Chief Minister Mamata Banerjee, too, had been denying – from the very beginning – about the communal tension. “There is no communal tension. The disturbance at Dhulagari is a result of a local issue which had been taken care of,” she said at a recent press conference.
In fact, Section 144 seems to be applicable only to media persons and the Opposition. No delegates from the BJP, the Congress and the Left were allowed inside. But elected members of TMC, including local MLA Sital Kumar Sardar, were allowed to interact with the people.
“Political leaders have not been allowed in to prevent the tension from getting worse,” said local TMC MP Prasun Banerjee.

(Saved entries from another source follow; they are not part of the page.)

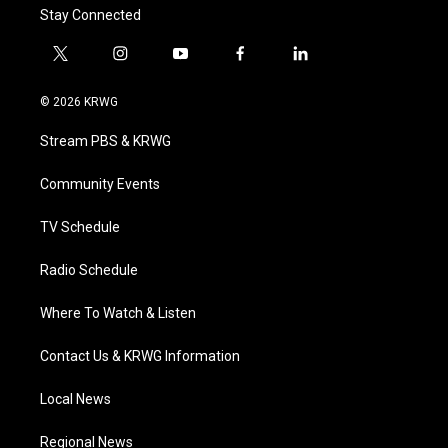
Stay Connected
t
i
y
f
l
w
n
o
a
i
i
s
u
c
n
© 2026 KRWG
t
t
t
e
k
t
a
u
b
e
Stream PBS & KRWG
e
g
b
o
d
r
r
e
o
i
a
k
n
Community Events
m
TV Schedule
Radio Schedule
Where To Watch & Listen
Contact Us & KRWG Information
Local News
Regional News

“The CM had said that everything would be made good, irrespective of which community lost what and that the state would bear all expenses. Within a week, everything will be normal,” he said.
He, however, admitted that there was communal tension in the area and that people were initially unhappy that the local MLA had not visited the place. “Now, the party has instructed the MP to meet the people twice a month and MLA five times a month,” he said.
Banerjee ended the conversation with a political twist. According to him, the communal violence was a handiwork of a group which wanted to get back at Mamata because of her protest against demonetization.
Political observers say the state government is keeping the issue under wraps, with an eye on the minority vote bank.